- [REQUIREMENT]: Every record must be copied exactly, from first line to last.
RECORDS FOR THE EXERCISE START
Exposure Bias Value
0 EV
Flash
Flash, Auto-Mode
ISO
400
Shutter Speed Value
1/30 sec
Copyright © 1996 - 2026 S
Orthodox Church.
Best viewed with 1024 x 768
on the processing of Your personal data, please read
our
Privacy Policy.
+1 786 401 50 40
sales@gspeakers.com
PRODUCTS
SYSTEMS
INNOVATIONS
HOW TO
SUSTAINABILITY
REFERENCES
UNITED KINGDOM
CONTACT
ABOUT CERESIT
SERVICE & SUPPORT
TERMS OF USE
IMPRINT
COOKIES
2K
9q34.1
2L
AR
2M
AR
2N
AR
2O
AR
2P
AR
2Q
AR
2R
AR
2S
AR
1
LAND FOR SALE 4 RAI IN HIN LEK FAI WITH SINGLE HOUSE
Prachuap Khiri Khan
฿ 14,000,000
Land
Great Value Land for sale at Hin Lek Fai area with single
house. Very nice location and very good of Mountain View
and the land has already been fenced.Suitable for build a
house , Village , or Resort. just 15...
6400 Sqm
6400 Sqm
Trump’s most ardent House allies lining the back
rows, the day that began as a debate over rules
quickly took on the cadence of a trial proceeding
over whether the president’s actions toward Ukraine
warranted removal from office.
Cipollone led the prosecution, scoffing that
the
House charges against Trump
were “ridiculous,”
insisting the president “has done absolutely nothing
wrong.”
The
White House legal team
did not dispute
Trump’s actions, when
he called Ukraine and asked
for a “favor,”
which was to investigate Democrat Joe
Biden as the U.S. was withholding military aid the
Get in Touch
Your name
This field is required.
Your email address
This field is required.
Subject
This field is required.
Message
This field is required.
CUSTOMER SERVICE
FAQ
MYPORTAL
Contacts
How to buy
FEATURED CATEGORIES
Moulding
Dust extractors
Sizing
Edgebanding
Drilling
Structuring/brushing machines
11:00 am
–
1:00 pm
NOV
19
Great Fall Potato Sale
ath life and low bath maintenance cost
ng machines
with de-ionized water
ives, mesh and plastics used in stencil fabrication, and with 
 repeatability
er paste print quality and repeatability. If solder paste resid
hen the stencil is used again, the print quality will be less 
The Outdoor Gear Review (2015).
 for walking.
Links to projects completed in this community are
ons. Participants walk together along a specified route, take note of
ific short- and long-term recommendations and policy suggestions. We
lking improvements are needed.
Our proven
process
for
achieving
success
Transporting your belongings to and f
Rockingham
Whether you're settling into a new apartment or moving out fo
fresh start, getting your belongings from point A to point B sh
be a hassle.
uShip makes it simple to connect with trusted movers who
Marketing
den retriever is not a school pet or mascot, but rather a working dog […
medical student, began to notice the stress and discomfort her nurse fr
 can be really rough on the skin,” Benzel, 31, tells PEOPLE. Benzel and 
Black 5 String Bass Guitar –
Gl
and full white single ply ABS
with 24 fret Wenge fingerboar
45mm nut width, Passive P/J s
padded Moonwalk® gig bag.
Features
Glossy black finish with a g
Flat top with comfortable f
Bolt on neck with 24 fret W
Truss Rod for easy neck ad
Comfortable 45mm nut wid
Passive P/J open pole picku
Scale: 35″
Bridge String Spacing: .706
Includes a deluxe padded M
RECORDS FOR THE EXERCISE END
- [ANSWER]:
Exposure Bias Value
0 EV
Flash
Flash, Auto-Mode
ISO
400
Shutter Speed Value
1/30 sec
Copyright © 1996 - 2026 S
Orthodox Church.
Best viewed with 1024 x 768
on the processing of Your personal data, please read
our
Privacy Policy.
+1 786 401 50 40
sales@gspeakers.com
PRODUCTS
SYSTEMS
INNOVATIONS
HOW TO
SUSTAINABILITY
REFERENCES
UNITED KINGDOM
CONTACT
ABOUT CERESIT
SERVICE & SUPPORT
TERMS OF USE
IMPRINT
COOKIES
2K
9q34.1
2L
AR
2M
AR
2N
AR
2O
AR
2P
AR
2Q
AR
2R
AR
2S
AR
1
LAND FOR SALE 4 RAI IN HIN LEK FAI WITH SINGLE HOUSE
Prachuap Khiri Khan
฿ 14,000,000
Land
Great Value Land for sale at Hin Lek Fai area with single
house. Very nice location and very good of Mountain View
and the land has already been fenced.Suitable for build a
house , Village , or Resort. just 15...
6400 Sqm
6400 Sqm
Trump’s most ardent House allies lining the back
rows, the day that began as a debate over rules
quickly took on the cadence of a trial proceeding
over whether the president’s actions toward Ukraine
warranted removal from office.
Cipollone led the prosecution, scoffing that
the
House charges against Trump
were “ridiculous,”
insisting the president “has done absolutely nothing
wrong.”
The
White House legal team
did not dispute
Trump’s actions, when
he called Ukraine and asked
for a “favor,”
which was to investigate Democrat Joe
Biden as the U.S. was withholding military aid the
Get in Touch
Your name
This field is required.
Your email address
This field is required.
Subject
This field is required.
Message
This field is required.
CUSTOMER SERVICE
FAQ
MYPORTAL
Contacts
How to buy
FEATURED CATEGORIES
Moulding
Dust extractors
Sizing
Edgebanding
Drilling
Structuring/brushing machines
11:00 am
–
1:00 pm
NOV
19
Great Fall Potato Sale
ath life and low bath maintenance cost
ng machines
with de-ionized water
ives, mesh and plastics used in stencil fabrication, and with 
 repeatability
er paste print quality and repeatability. If solder paste resid
hen the stencil is used again, the print quality will be less 
The Outdoor Gear Review (2015).
 for walking.
Links to projects completed in this community are
ons. Participants walk together along a specified route, take note of
ific short- and long-term recommendations and policy suggestions. We
lking improvements are needed.
Our proven
process
for
achieving
success
Transporting your belongings to and f
Rockingham
Whether you're settling into a new apartment or moving out fo
fresh start, getting your belongings from point A to point B sh
be a hassle.
uShip makes it simple to connect with trusted movers who
Marketing
den retriever is not a school pet or mascot, but rather a working dog […
medical student, began to notice the stress and discomfort her nurse fr
 can be really rough on the skin,” Benzel, 31, tells PEOPLE. Benzel and 
Black 5 String Bass Guitar –
Gl
and full white single ply ABS
with 24 fret Wenge fingerboar
45mm nut width, Passive P/J s
padded Moonwalk® gig bag.
Features
Glossy black finish with a g
Flat top with comfortable f
Bolt on neck with 24 fret W
Truss Rod for easy neck ad
Comfortable 45mm nut wid
Passive P/J open pole picku
Scale: 35″
Bridge String Spacing: .706
Includes a deluxe padded M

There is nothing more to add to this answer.